TASK DETAILS: Copy each line below in which the word "spectra" occurs.

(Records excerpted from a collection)
■ ■ ■ ■

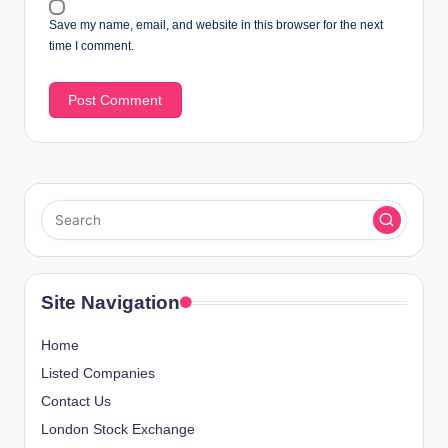
Save my name, email, and website in this browser for the next
time I comment.
Site Navigation
Home
Listed Companies
Contact Us
London Stock Exchange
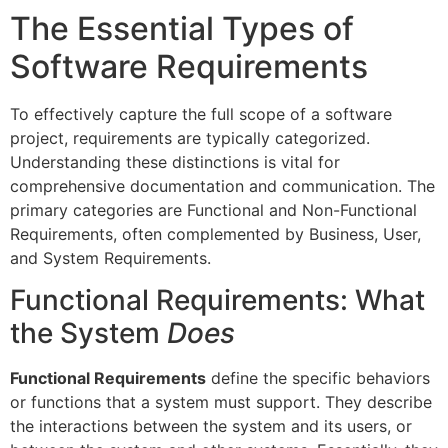
The Essential Types of
Software Requirements
To effectively capture the full scope of a software
project, requirements are typically categorized.
Understanding these distinctions is vital for
comprehensive documentation and communication. The
primary categories are Functional and Non-Functional
Requirements, often complemented by Business, User,
and System Requirements.
Functional Requirements: What
the System
Does
Functional Requirements
define the specific behaviors
or functions that a system must support. They describe
the interactions between the system and its users, or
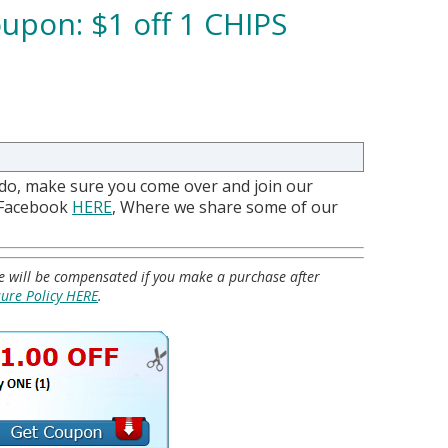
upon: $1 off 1 CHIPS
 do, make sure you come over and join our
 Facebook
HERE
, Where we share some of our
 we will be compensated if you make a purchase after
sure Policy HERE
.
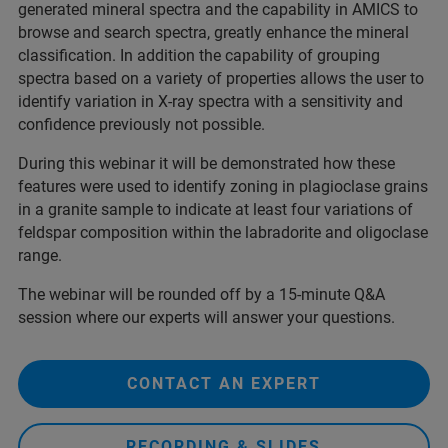
generated mineral spectra and the capability in AMICS to
browse and search spectra, greatly enhance the mineral
classification. In addition the capability of grouping
spectra based on a variety of properties allows the user to
identify variation in X-ray spectra with a sensitivity and
confidence previously not possible.
During this webinar it will be demonstrated how these
features were used to identify zoning in plagioclase grains
in a granite sample to indicate at least four variations of
feldspar composition within the labradorite and oligoclase
range.
The webinar will be rounded off by a 15-minute Q&A
session where our experts will answer your questions.
CONTACT AN EXPERT
RECORDING & SLIDES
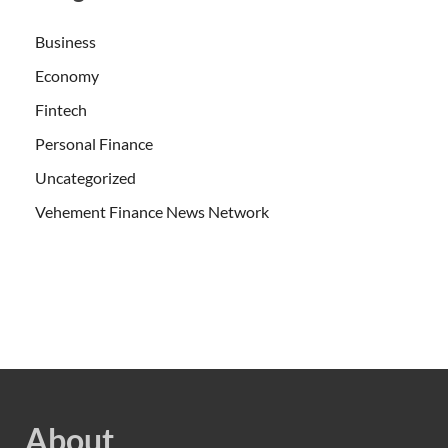
Business
Economy
Fintech
Personal Finance
Uncategorized
Vehement Finance News Network
About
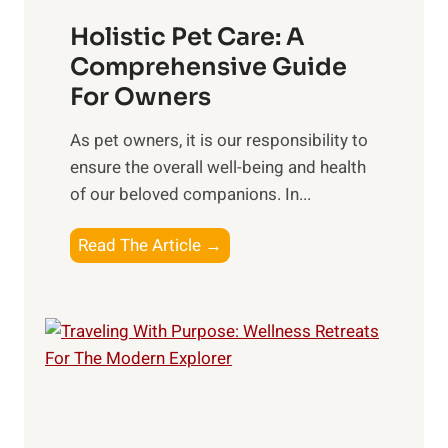
s
c
t
Holistic Pet Care: A
i
o
Comprehensive Guide
a
C
For Owners
l
o
C
n
As pet owners, it is our responsibility to
o
s
ensure the overall well-being⁤ and health
n
i
of our beloved companions. In...
n
d
e
H
Read The Article →
e
c
o
r
t
l
i
i
o
s
n
t
s
i
o
c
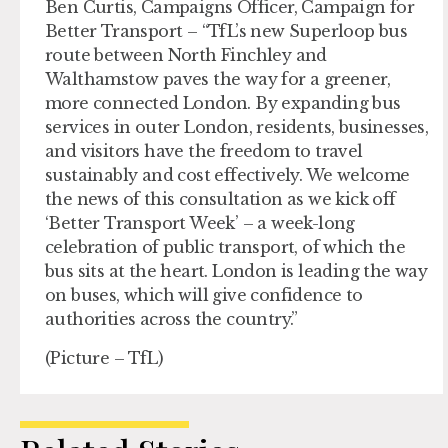
Ben Curtis, Campaigns Officer, Campaign for
Better Transport – “TfL’s new Superloop bus
route between North Finchley and
Walthamstow paves the way for a greener,
more connected London. By expanding bus
services in outer London, residents, businesses,
and visitors have the freedom to travel
sustainably and cost effectively. We welcome
the news of this consultation as we kick off
‘Better Transport Week’ – a week-long
celebration of public transport, of which the
bus sits at the heart. London is leading the way
on buses, which will give confidence to
authorities across the country.”
(Picture – TfL)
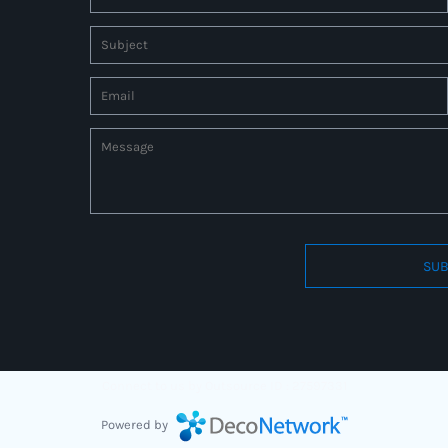
SUB
Connect to us by Outsource ID : 27597331
Powered by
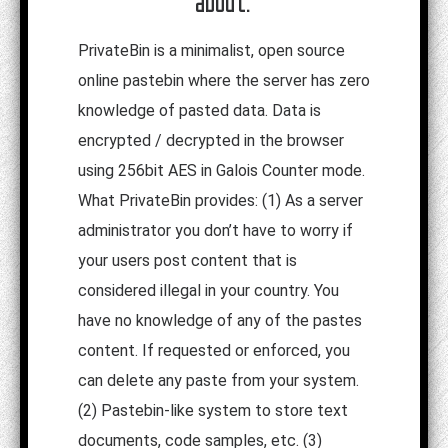
about:
PrivateBin is a minimalist, open source
online pastebin where the server has zero
knowledge of pasted data. Data is
encrypted / decrypted in the browser
using 256bit AES in Galois Counter mode.
What PrivateBin provides: (1) As a server
administrator you don’t have to worry if
your users post content that is
considered illegal in your country. You
have no knowledge of any of the pastes
content. If requested or enforced, you
can delete any paste from your system.
(2) Pastebin-like system to store text
documents, code samples, etc. (3)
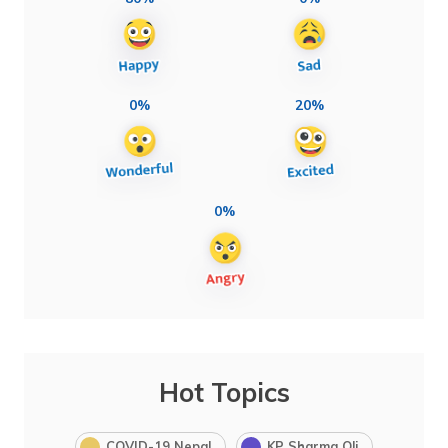
0%
20%
0%
Hot Topics
COVID-19 Nepal
KP Sharma Oli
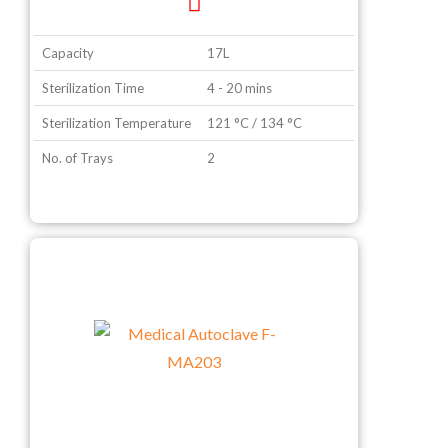
Capacity
17L
Sterilization Time
4 - 20 mins
Sterilization Temperature
121 °C / 134 °C
No. of Trays
2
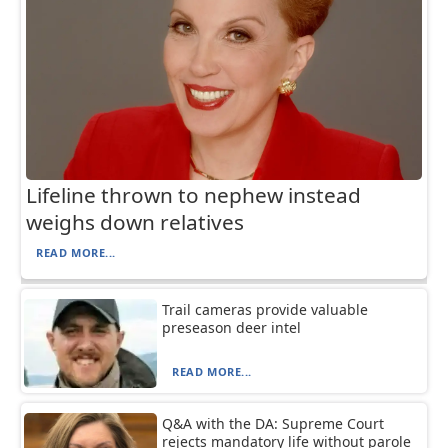
Lifeline thrown to nephew instead
weighs down relatives
READ MORE...
Trail cameras provide valuable
preseason deer intel
READ MORE...
Q&A with the DA: Supreme Court
rejects mandatory life without parole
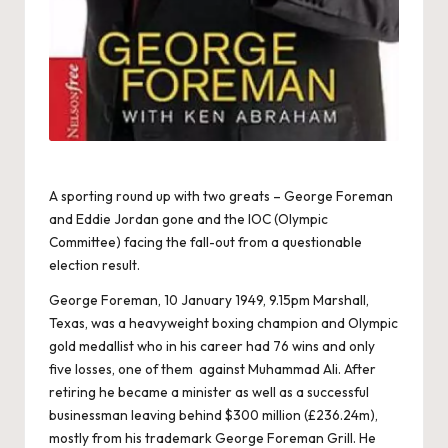
A sporting round up with two greats – George Foreman
and Eddie Jordan gone and the IOC (Olympic
Committee) facing the fall-out from a questionable
election result.
George Foreman, 10 January 1949, 9.15pm Marshall,
Texas, was a heavyweight boxing champion and Olympic
gold medallist who in his career had 76 wins and only
five losses, one of them against Muhammad Ali. After
retiring he became a minister as well as a successful
businessman leaving behind $300 million (£236.24m),
mostly from his trademark George Foreman Grill. He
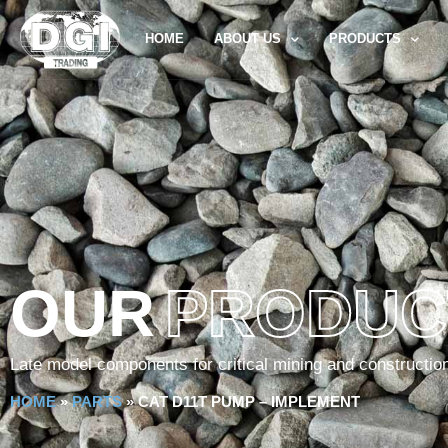
HOME
ABOUT US
PRODUCTS
OUR
PRODUC
Late model components for critical mining and constructio
HOME
»
PARTS
»
CAT D11T PUMP – IMPLEMENT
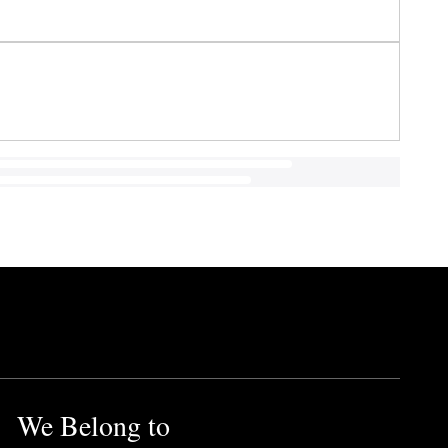
We Belong to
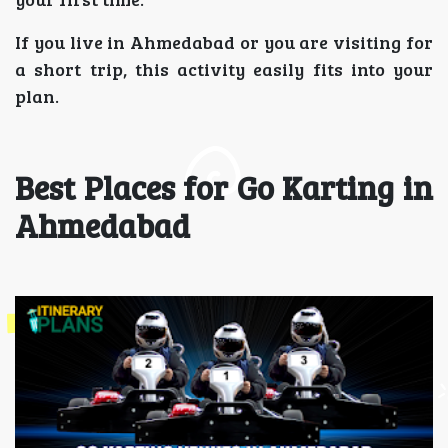
If you live in Ahmedabad or you are visiting for
a short trip, this activity easily fits into your
plan.
Best Places for Go Karting in
Ahmedabad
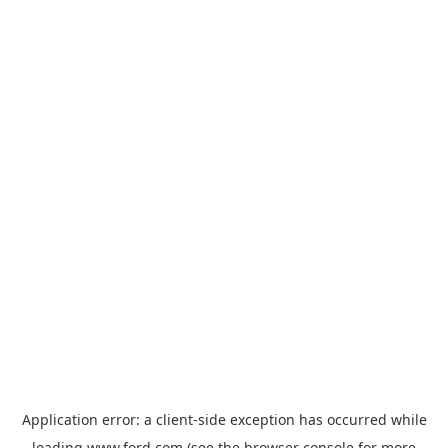
Application error: a
client
-side exception has occurred while
loading
www.ford.com
(see the
browser console
for more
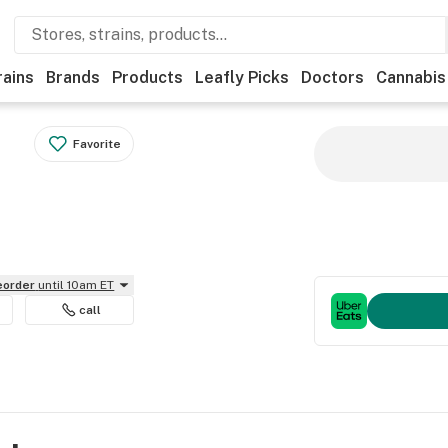
rains
Brands
Products
Leafly Picks
Doctors
Cannabis
Favorite
reorder
until 10am ET
call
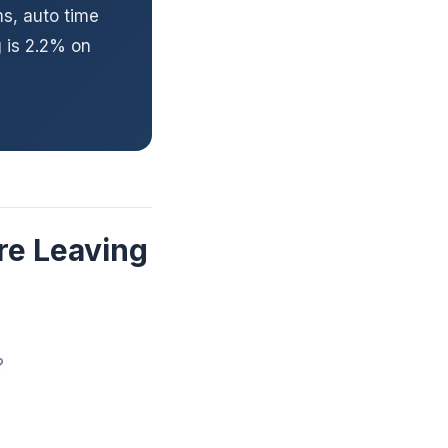
ms, auto time
 is 2.2% on
re Leaving
?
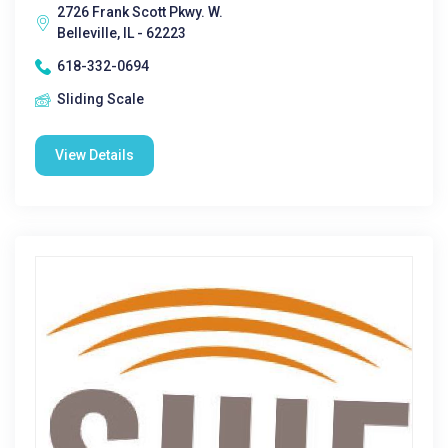
2726 Frank Scott Pkwy. W.
Belleville, IL - 62223
618-332-0694
Sliding Scale
View Details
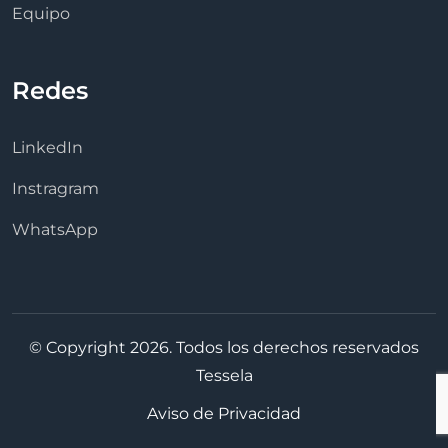
Equipo
Redes
LinkedIn
Instragram
WhatsApp
© Copyright 2026. Todos los derechos reservados
Tessela
Aviso de Privacidad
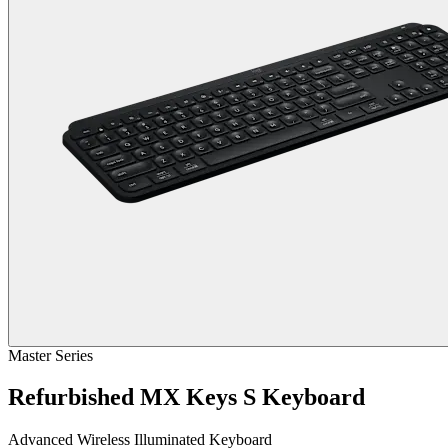
Master Series
Refurbished MX Keys S Keyboard
Advanced Wireless Illuminated Keyboard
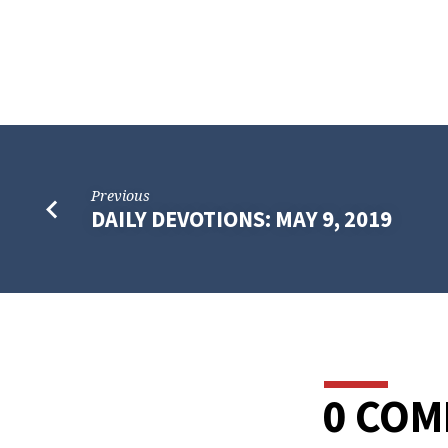
Previous
DAILY DEVOTIONS: MAY 9, 2019
0 CO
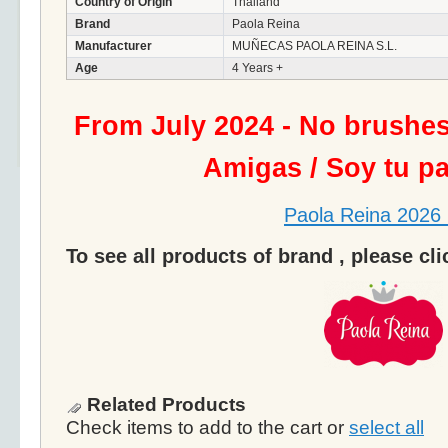
Country of Origin
Thailand
Brand
Paola Reina
Manufacturer
MUÑECAS PAOLA REINA S.L.
Age
4 Years +
From July 2024 - No brushe
Amigas / Soy tu p
Paola Reina 2026 
To see all products of brand , please cl
Related Products
Check items to add to the cart or
select all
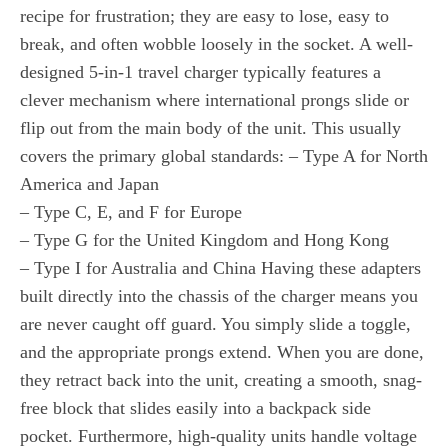
recipe for frustration; they are easy to lose, easy to
break, and often wobble loosely in the socket. A well-
designed 5-in-1 travel charger typically features a
clever mechanism where international prongs slide or
flip out from the main body of the unit. This usually
covers the primary global standards: – Type A for North
America and Japan
– Type C, E, and F for Europe
– Type G for the United Kingdom and Hong Kong
– Type I for Australia and China Having these adapters
built directly into the chassis of the charger means you
are never caught off guard. You simply slide a toggle,
and the appropriate prongs extend. When you are done,
they retract back into the unit, creating a smooth, snag-
free block that slides easily into a backpack side
pocket. Furthermore, high-quality units handle voltage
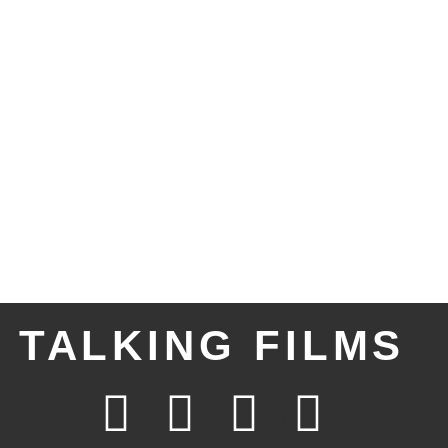
TALKING FILMS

■ ■ ■ ■

WRITTEN REPLY:
generated mineral spectra and the capability in AMICS to
browse and search spectra, greatly enhance the mineral
spectra based on a variety of properties allows the user to
identify variation in X-ray spectra with a sensitivity and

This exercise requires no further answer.